Glioblastoma creates an unusually hostile microenvironment for immune cells, actively recruiting immunosuppressive cells and dampening signalling that would otherwise attract T cells. Checkpoint inhibitors, which have transformed outcomes in melanoma and lung cancer, have repeatedly failed in large glioblastoma trials because the tumour’s immune-suppressing machinery overwhelms the drug’s effects. The personalized vaccine approach attempts to overcome this by training a broad, multi-target immune response before the tumour can adapt and hide.
What makes this vaccine different from the cancer vaccines that failed in glioblastoma before?
Earlier neoantigen vaccines for glioblastoma targeted at most 20 tumour-specific proteins per patient, and were typically built from a single tumour biopsy, missing the spatial variation across different regions of the tumour. This DNA-based platform can encode up to 40 neoantigens drawn from multiple biopsied regions, giving the immune system a much wider range of targets to recognize. The idea is that even if the tumour sheds some targets under immune pressure, enough remain for the response to continue.
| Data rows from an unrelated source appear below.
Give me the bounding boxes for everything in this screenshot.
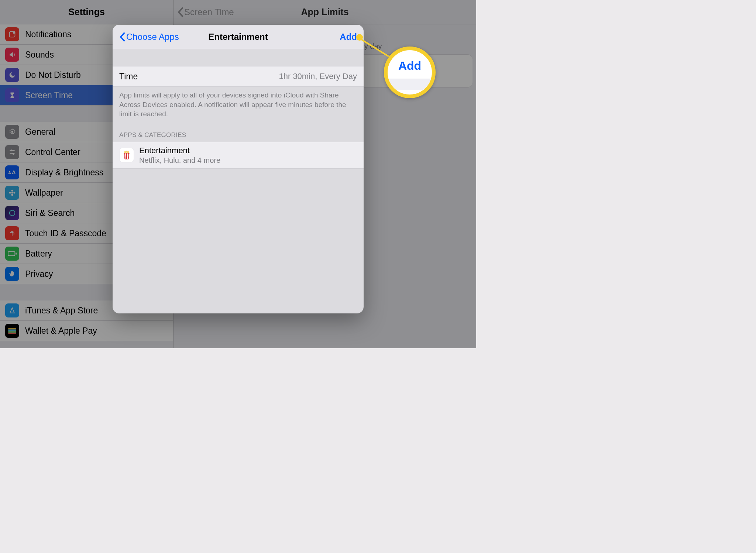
time-value: 1hr 30min, Every Day [279,72,357,81]
callout-anchor-dot [356,34,363,41]
modal-spacer [113,49,364,66]
svg-point-23 [127,151,129,153]
modal-add-button[interactable]: Add [340,32,357,42]
chevron-left-icon [119,32,125,42]
add-limit-modal: Choose Apps Entertainment Add Time 1hr 3… [113,25,364,313]
modal-back-label: Choose Apps [126,32,179,42]
time-label: Time [119,72,138,82]
app-category-row[interactable]: Entertainment Netflix, Hulu, and 4 more [113,142,364,169]
modal-back-button[interactable]: Choose Apps [119,32,179,42]
apps-section-header: APPS & CATEGORIES [113,119,364,142]
popcorn-icon [119,148,134,162]
callout-label: Add [398,55,421,79]
app-category-subtitle: Netflix, Hulu, and 4 more [139,156,220,165]
modal-navbar: Choose Apps Entertainment Add [113,25,364,49]
callout-divider [388,79,432,90]
time-footer: App limits will apply to all of your dev… [113,87,364,119]
app-category-name: Entertainment [139,146,220,155]
callout-magnifier: Add [384,47,436,98]
time-row[interactable]: Time 1hr 30min, Every Day [113,66,364,87]
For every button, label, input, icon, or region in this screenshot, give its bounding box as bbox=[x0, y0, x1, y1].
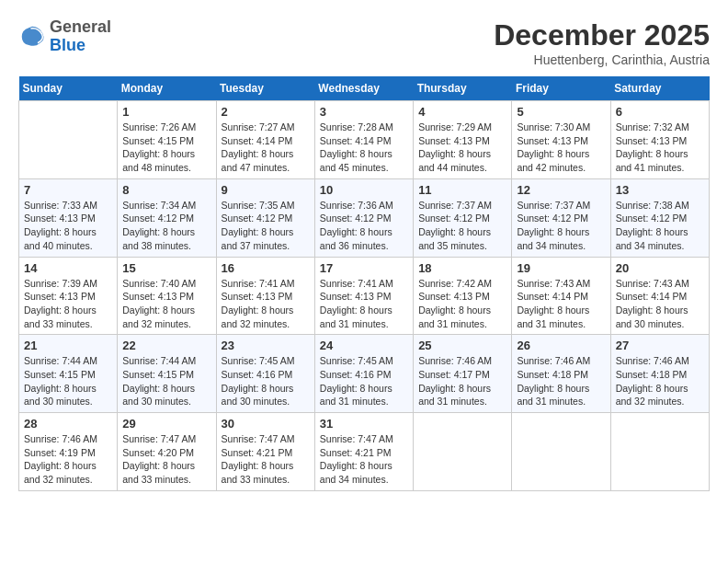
month-title: December 2025 bbox=[494, 18, 710, 52]
day-number: 17 bbox=[320, 261, 408, 275]
day-number: 6 bbox=[616, 105, 704, 119]
day-info: Sunrise: 7:46 AMSunset: 4:18 PMDaylight:… bbox=[517, 354, 605, 408]
calendar-cell: 23Sunrise: 7:45 AMSunset: 4:16 PMDayligh… bbox=[216, 335, 314, 413]
day-number: 19 bbox=[517, 261, 605, 275]
day-info: Sunrise: 7:46 AMSunset: 4:18 PMDaylight:… bbox=[616, 354, 704, 408]
logo-general: General bbox=[50, 17, 111, 36]
day-info: Sunrise: 7:41 AMSunset: 4:13 PMDaylight:… bbox=[222, 277, 310, 331]
day-number: 2 bbox=[222, 105, 310, 119]
day-number: 15 bbox=[122, 261, 210, 275]
calendar-cell: 3Sunrise: 7:28 AMSunset: 4:14 PMDaylight… bbox=[314, 101, 413, 179]
day-info: Sunrise: 7:28 AMSunset: 4:14 PMDaylight:… bbox=[320, 121, 408, 175]
calendar-cell: 11Sunrise: 7:37 AMSunset: 4:12 PMDayligh… bbox=[414, 178, 512, 257]
title-block: December 2025 Huettenberg, Carinthia, Au… bbox=[494, 18, 710, 67]
day-info: Sunrise: 7:44 AMSunset: 4:15 PMDaylight:… bbox=[24, 354, 112, 408]
calendar-cell: 21Sunrise: 7:44 AMSunset: 4:15 PMDayligh… bbox=[19, 335, 118, 413]
calendar-cell bbox=[512, 413, 610, 491]
day-number: 29 bbox=[122, 417, 210, 431]
day-info: Sunrise: 7:39 AMSunset: 4:13 PMDaylight:… bbox=[24, 277, 112, 331]
logo-text: General Blue bbox=[50, 18, 111, 55]
day-info: Sunrise: 7:41 AMSunset: 4:13 PMDaylight:… bbox=[320, 277, 408, 331]
calendar-cell: 20Sunrise: 7:43 AMSunset: 4:14 PMDayligh… bbox=[610, 257, 709, 335]
calendar-week-row: 1Sunrise: 7:26 AMSunset: 4:15 PMDaylight… bbox=[19, 101, 710, 179]
day-number: 9 bbox=[222, 183, 310, 197]
day-number: 27 bbox=[616, 339, 704, 352]
calendar-cell: 16Sunrise: 7:41 AMSunset: 4:13 PMDayligh… bbox=[216, 257, 314, 335]
day-info: Sunrise: 7:33 AMSunset: 4:13 PMDaylight:… bbox=[24, 199, 112, 253]
day-number: 12 bbox=[517, 183, 605, 197]
logo-blue: Blue bbox=[50, 36, 85, 54]
day-info: Sunrise: 7:36 AMSunset: 4:12 PMDaylight:… bbox=[320, 199, 408, 253]
logo: General Blue bbox=[18, 18, 111, 55]
day-number: 5 bbox=[517, 105, 605, 119]
weekday-header: Wednesday bbox=[314, 76, 413, 101]
day-number: 18 bbox=[418, 261, 506, 275]
logo-icon bbox=[18, 23, 46, 51]
day-info: Sunrise: 7:38 AMSunset: 4:12 PMDaylight:… bbox=[616, 199, 704, 253]
calendar-cell: 15Sunrise: 7:40 AMSunset: 4:13 PMDayligh… bbox=[118, 257, 216, 335]
day-number: 23 bbox=[222, 339, 310, 352]
calendar-cell: 30Sunrise: 7:47 AMSunset: 4:21 PMDayligh… bbox=[216, 413, 314, 491]
day-number: 13 bbox=[616, 183, 704, 197]
weekday-header: Tuesday bbox=[216, 76, 314, 101]
day-number: 8 bbox=[122, 183, 210, 197]
day-number: 31 bbox=[320, 417, 408, 431]
day-number: 16 bbox=[222, 261, 310, 275]
calendar-cell bbox=[414, 413, 512, 491]
calendar-cell: 1Sunrise: 7:26 AMSunset: 4:15 PMDaylight… bbox=[118, 101, 216, 179]
day-info: Sunrise: 7:47 AMSunset: 4:20 PMDaylight:… bbox=[122, 432, 210, 487]
day-info: Sunrise: 7:37 AMSunset: 4:12 PMDaylight:… bbox=[418, 199, 506, 253]
day-number: 22 bbox=[122, 339, 210, 352]
day-number: 21 bbox=[24, 339, 112, 352]
day-number: 1 bbox=[122, 105, 210, 119]
day-info: Sunrise: 7:37 AMSunset: 4:12 PMDaylight:… bbox=[517, 199, 605, 253]
day-info: Sunrise: 7:44 AMSunset: 4:15 PMDaylight:… bbox=[122, 354, 210, 408]
weekday-header: Monday bbox=[118, 76, 216, 101]
calendar-cell: 10Sunrise: 7:36 AMSunset: 4:12 PMDayligh… bbox=[314, 178, 413, 257]
day-number: 25 bbox=[418, 339, 506, 352]
location: Huettenberg, Carinthia, Austria bbox=[494, 52, 710, 67]
day-info: Sunrise: 7:34 AMSunset: 4:12 PMDaylight:… bbox=[122, 199, 210, 253]
calendar-cell: 31Sunrise: 7:47 AMSunset: 4:21 PMDayligh… bbox=[314, 413, 413, 491]
calendar-week-row: 21Sunrise: 7:44 AMSunset: 4:15 PMDayligh… bbox=[19, 335, 710, 413]
calendar-cell: 25Sunrise: 7:46 AMSunset: 4:17 PMDayligh… bbox=[414, 335, 512, 413]
day-info: Sunrise: 7:43 AMSunset: 4:14 PMDaylight:… bbox=[616, 277, 704, 331]
calendar-week-row: 14Sunrise: 7:39 AMSunset: 4:13 PMDayligh… bbox=[19, 257, 710, 335]
calendar-cell: 12Sunrise: 7:37 AMSunset: 4:12 PMDayligh… bbox=[512, 178, 610, 257]
day-info: Sunrise: 7:45 AMSunset: 4:16 PMDaylight:… bbox=[320, 354, 408, 408]
calendar-cell: 2Sunrise: 7:27 AMSunset: 4:14 PMDaylight… bbox=[216, 101, 314, 179]
day-number: 28 bbox=[24, 417, 112, 431]
calendar-cell: 9Sunrise: 7:35 AMSunset: 4:12 PMDaylight… bbox=[216, 178, 314, 257]
calendar-cell: 28Sunrise: 7:46 AMSunset: 4:19 PMDayligh… bbox=[19, 413, 118, 491]
weekday-header: Friday bbox=[512, 76, 610, 101]
calendar-cell: 29Sunrise: 7:47 AMSunset: 4:20 PMDayligh… bbox=[118, 413, 216, 491]
calendar-cell: 7Sunrise: 7:33 AMSunset: 4:13 PMDaylight… bbox=[19, 178, 118, 257]
day-info: Sunrise: 7:45 AMSunset: 4:16 PMDaylight:… bbox=[222, 354, 310, 408]
day-number: 4 bbox=[418, 105, 506, 119]
day-info: Sunrise: 7:42 AMSunset: 4:13 PMDaylight:… bbox=[418, 277, 506, 331]
calendar-week-row: 28Sunrise: 7:46 AMSunset: 4:19 PMDayligh… bbox=[19, 413, 710, 491]
calendar-week-row: 7Sunrise: 7:33 AMSunset: 4:13 PMDaylight… bbox=[19, 178, 710, 257]
calendar-cell: 26Sunrise: 7:46 AMSunset: 4:18 PMDayligh… bbox=[512, 335, 610, 413]
weekday-header: Saturday bbox=[610, 76, 709, 101]
calendar-cell: 8Sunrise: 7:34 AMSunset: 4:12 PMDaylight… bbox=[118, 178, 216, 257]
day-info: Sunrise: 7:46 AMSunset: 4:17 PMDaylight:… bbox=[418, 354, 506, 408]
day-number: 11 bbox=[418, 183, 506, 197]
day-number: 14 bbox=[24, 261, 112, 275]
calendar-cell bbox=[610, 413, 709, 491]
day-info: Sunrise: 7:29 AMSunset: 4:13 PMDaylight:… bbox=[418, 121, 506, 175]
calendar-cell: 27Sunrise: 7:46 AMSunset: 4:18 PMDayligh… bbox=[610, 335, 709, 413]
day-info: Sunrise: 7:47 AMSunset: 4:21 PMDaylight:… bbox=[222, 432, 310, 487]
calendar-cell: 6Sunrise: 7:32 AMSunset: 4:13 PMDaylight… bbox=[610, 101, 709, 179]
calendar-cell: 22Sunrise: 7:44 AMSunset: 4:15 PMDayligh… bbox=[118, 335, 216, 413]
day-info: Sunrise: 7:35 AMSunset: 4:12 PMDaylight:… bbox=[222, 199, 310, 253]
day-number: 20 bbox=[616, 261, 704, 275]
day-info: Sunrise: 7:26 AMSunset: 4:15 PMDaylight:… bbox=[122, 121, 210, 175]
calendar-cell: 5Sunrise: 7:30 AMSunset: 4:13 PMDaylight… bbox=[512, 101, 610, 179]
calendar-cell: 14Sunrise: 7:39 AMSunset: 4:13 PMDayligh… bbox=[19, 257, 118, 335]
page-header: General Blue December 2025 Huettenberg, … bbox=[18, 18, 710, 67]
calendar-cell: 24Sunrise: 7:45 AMSunset: 4:16 PMDayligh… bbox=[314, 335, 413, 413]
day-info: Sunrise: 7:27 AMSunset: 4:14 PMDaylight:… bbox=[222, 121, 310, 175]
day-number: 26 bbox=[517, 339, 605, 352]
day-number: 30 bbox=[222, 417, 310, 431]
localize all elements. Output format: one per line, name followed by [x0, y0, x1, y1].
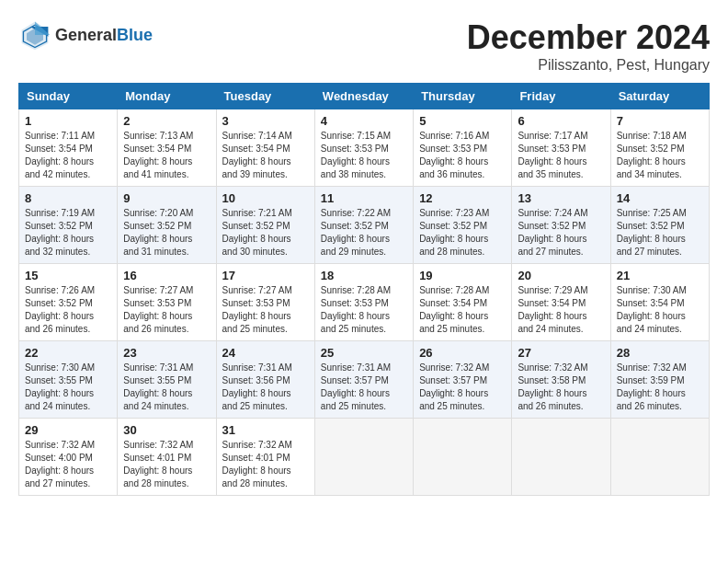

Could the steroid drugs commonly used to manage brain swelling undermine the vaccine?
The trial data suggest they can. The one patient who showed no measurable immune response to the vaccine was receiving dexamethasone throughout the vaccination period, a steroid known to suppress immune activity. This is a practical problem because brain swelling is common in glioblastoma and often requires treatment, but it points toward using alternative anti-inflammatory agents like bevacizumab to control symptoms without blunting the immune response the vaccine is trying to generate.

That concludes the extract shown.